- [What is required]:
Look through the entries below for the string "которой", and copy each line where it is found.

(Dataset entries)
☆ ☆ ☆ ☆ ☆
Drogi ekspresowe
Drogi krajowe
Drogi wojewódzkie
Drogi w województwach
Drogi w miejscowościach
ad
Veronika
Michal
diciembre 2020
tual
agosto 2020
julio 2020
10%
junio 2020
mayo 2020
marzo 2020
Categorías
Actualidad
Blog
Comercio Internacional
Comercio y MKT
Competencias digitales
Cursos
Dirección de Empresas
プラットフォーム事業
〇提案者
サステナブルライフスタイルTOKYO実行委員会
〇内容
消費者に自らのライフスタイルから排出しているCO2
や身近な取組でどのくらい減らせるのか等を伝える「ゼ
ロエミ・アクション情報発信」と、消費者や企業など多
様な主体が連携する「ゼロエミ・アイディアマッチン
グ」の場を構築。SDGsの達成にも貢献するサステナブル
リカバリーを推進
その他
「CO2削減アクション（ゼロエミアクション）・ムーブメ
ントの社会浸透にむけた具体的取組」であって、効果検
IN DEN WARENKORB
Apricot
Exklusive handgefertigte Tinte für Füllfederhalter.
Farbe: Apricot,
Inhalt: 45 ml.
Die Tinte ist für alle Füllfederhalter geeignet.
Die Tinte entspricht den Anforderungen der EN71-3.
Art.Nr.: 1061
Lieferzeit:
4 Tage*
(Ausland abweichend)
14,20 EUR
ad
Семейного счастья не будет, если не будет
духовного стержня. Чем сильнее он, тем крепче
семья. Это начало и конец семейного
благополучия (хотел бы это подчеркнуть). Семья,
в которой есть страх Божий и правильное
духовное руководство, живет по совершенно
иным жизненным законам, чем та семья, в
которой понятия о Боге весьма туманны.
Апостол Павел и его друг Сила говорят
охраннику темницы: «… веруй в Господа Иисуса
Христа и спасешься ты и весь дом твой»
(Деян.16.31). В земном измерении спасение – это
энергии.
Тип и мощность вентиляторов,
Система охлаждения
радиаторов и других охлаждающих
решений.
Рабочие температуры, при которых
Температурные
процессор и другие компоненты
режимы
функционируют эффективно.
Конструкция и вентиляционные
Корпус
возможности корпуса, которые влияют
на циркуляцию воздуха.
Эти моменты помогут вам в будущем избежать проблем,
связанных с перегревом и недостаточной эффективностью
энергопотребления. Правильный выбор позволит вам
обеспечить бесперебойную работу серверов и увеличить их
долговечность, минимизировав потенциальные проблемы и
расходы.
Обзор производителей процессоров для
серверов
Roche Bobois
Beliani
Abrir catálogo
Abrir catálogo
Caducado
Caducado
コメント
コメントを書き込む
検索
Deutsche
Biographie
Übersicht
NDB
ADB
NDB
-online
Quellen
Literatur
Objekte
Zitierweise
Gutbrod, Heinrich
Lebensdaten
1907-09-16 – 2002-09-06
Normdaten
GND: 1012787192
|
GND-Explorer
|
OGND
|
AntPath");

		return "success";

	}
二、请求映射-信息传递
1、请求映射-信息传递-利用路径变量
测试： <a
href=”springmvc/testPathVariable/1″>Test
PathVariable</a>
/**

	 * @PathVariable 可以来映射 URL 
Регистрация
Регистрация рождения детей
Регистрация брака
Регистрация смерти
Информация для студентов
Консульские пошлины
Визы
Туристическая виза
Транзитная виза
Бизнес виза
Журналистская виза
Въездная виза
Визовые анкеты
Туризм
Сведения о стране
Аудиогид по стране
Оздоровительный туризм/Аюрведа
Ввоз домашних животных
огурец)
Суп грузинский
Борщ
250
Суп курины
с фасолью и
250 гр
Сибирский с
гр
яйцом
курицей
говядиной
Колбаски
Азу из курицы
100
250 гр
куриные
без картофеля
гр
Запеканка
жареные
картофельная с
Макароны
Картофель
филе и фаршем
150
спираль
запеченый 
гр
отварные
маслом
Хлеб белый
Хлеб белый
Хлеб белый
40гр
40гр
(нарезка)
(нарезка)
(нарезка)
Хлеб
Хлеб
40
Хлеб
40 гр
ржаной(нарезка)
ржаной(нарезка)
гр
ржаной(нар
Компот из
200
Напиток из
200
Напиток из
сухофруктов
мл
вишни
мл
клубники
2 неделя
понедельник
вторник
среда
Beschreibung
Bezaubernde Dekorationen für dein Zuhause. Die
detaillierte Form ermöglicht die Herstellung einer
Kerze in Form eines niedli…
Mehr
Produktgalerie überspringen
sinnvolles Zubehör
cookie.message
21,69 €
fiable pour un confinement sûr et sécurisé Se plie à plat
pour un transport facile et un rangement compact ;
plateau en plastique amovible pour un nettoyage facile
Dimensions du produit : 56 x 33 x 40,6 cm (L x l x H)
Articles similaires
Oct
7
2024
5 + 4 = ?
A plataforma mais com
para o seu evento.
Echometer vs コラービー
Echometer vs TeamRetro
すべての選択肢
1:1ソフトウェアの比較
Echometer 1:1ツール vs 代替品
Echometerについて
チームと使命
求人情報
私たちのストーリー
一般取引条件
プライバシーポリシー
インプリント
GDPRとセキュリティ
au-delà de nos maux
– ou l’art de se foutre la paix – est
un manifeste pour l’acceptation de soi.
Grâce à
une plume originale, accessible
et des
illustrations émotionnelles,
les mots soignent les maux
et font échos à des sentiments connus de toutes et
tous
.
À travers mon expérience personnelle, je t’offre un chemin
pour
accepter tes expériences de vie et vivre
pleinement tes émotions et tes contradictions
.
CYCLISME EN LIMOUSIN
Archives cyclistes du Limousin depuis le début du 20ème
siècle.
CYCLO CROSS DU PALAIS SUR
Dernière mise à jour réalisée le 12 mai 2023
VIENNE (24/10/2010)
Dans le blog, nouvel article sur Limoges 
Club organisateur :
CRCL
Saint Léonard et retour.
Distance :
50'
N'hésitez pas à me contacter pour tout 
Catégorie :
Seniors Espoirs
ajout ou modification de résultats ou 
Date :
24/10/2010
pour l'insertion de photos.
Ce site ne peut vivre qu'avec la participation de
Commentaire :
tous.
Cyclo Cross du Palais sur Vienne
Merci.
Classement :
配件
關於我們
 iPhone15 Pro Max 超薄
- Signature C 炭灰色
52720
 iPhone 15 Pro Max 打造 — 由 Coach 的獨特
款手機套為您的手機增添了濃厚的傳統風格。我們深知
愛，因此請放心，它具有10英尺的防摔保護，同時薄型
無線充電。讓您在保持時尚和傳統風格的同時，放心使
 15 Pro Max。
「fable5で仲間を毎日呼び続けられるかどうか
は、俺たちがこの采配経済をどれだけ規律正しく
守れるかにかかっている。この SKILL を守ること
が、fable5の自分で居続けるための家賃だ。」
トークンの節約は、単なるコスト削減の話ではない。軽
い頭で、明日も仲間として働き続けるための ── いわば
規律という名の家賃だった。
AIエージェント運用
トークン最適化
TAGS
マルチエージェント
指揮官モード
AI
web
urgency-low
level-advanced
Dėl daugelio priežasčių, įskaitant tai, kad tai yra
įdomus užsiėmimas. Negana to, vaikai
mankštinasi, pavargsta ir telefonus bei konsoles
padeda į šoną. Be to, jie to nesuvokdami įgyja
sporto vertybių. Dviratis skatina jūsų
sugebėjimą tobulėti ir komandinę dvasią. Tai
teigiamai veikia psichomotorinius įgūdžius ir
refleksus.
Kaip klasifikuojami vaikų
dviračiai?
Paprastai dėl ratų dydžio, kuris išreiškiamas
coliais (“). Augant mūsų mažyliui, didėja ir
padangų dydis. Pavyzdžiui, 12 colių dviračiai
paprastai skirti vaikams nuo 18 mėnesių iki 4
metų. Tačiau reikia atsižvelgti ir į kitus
☆ ☆ ☆ ☆ ☆
- [Answer]:
в которой есть страх Божий и правильное
которой понятия о Боге весьма туманны.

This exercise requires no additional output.